__TASK TO CARRY OUT__: Copy the records below in full, keeping each word as it is but omitting the pictures.

__SOURCE INFORMATION__:

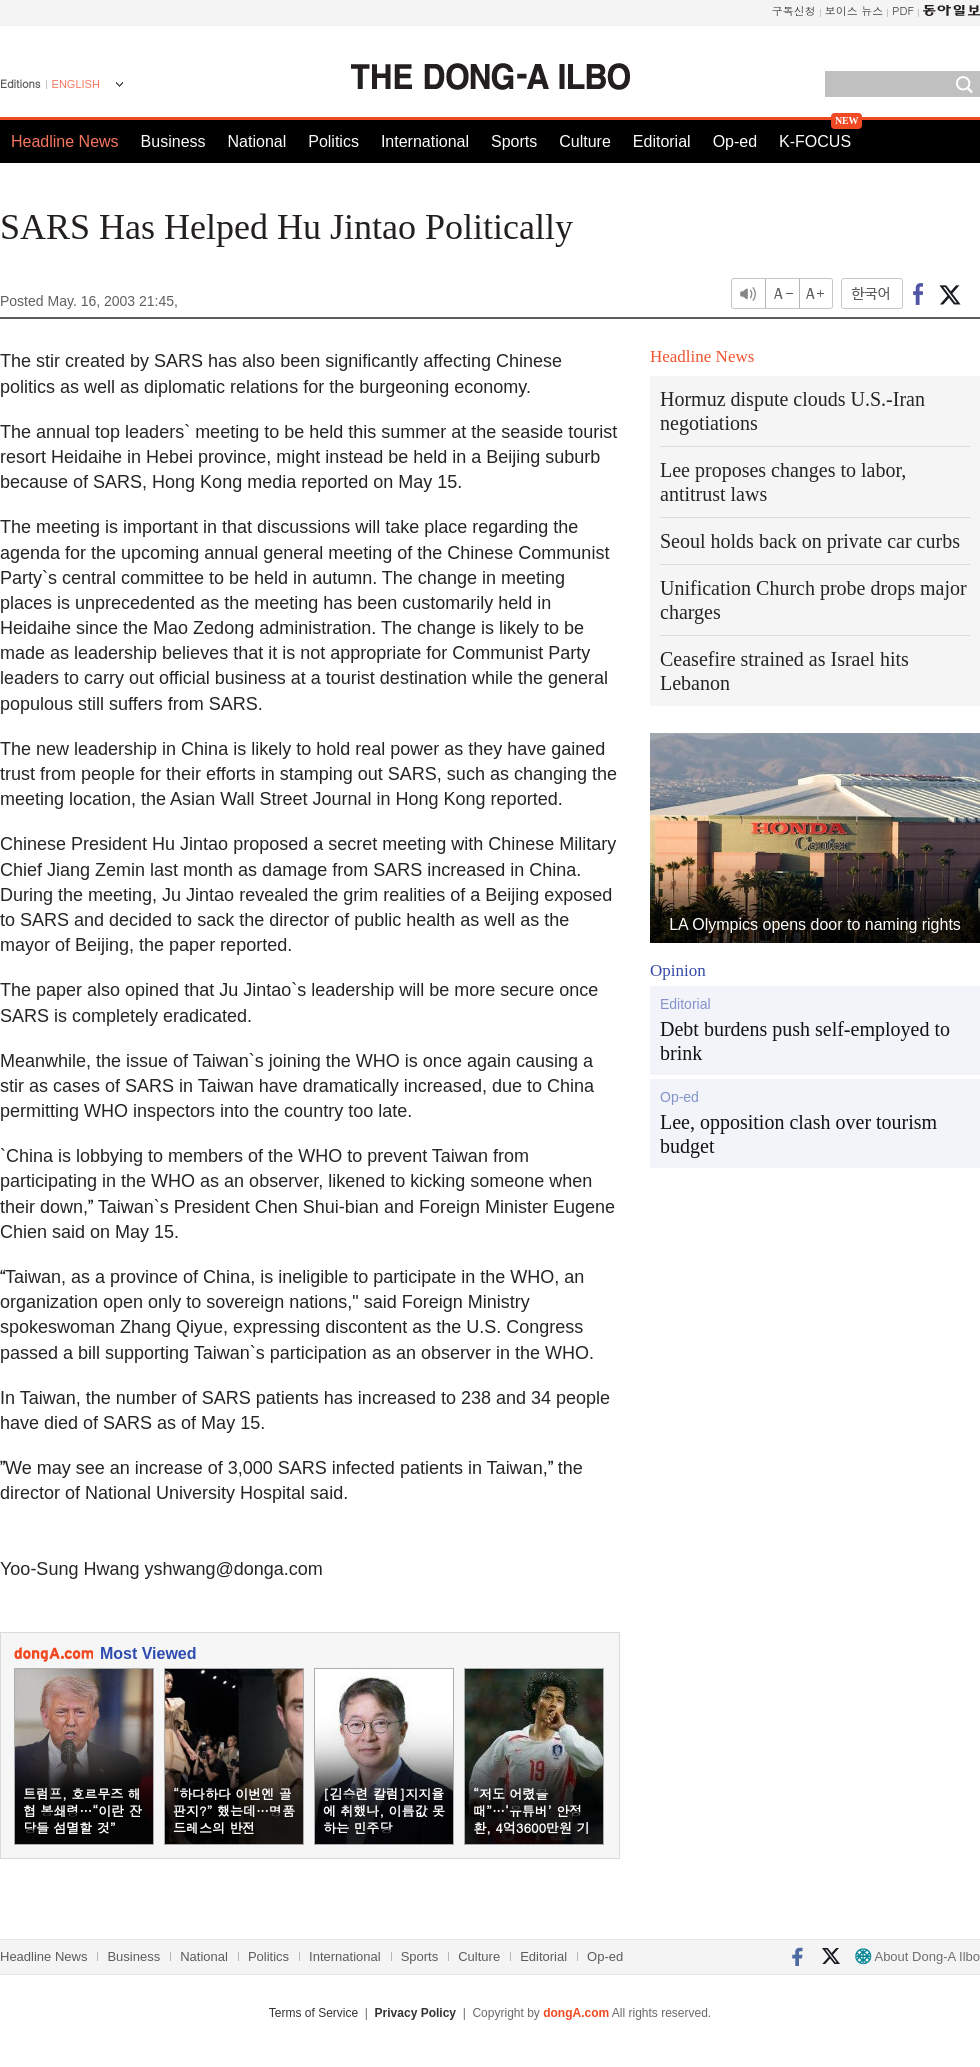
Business (173, 141)
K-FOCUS (815, 141)
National (257, 141)
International (425, 141)
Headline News (65, 141)
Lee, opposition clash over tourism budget (798, 1134)
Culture (585, 141)
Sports (514, 141)
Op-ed (735, 141)
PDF (903, 10)
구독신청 (794, 10)
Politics (333, 141)
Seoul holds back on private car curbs (810, 541)
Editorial (662, 141)
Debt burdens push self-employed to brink (805, 1041)
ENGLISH (76, 84)
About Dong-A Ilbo (917, 1956)
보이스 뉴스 (854, 10)
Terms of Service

__OUTPUT FOR THIS TASK__:
Business (173, 141)
K-FOCUS (815, 141)
National (257, 141)
International (425, 141)
Headline News (65, 141)
Lee, opposition clash over tourism budget (798, 1134)
Culture (585, 141)
Sports (514, 141)
Op-ed (735, 141)
PDF (903, 10)
구독신청 (794, 10)
Politics (333, 141)
Seoul holds back on private car curbs (810, 541)
Editorial (662, 141)
Debt burdens push self-employed to brink (805, 1041)
ENGLISH (76, 84)
About Dong-A Ilbo (917, 1956)
보이스 뉴스 (854, 10)
Terms of Service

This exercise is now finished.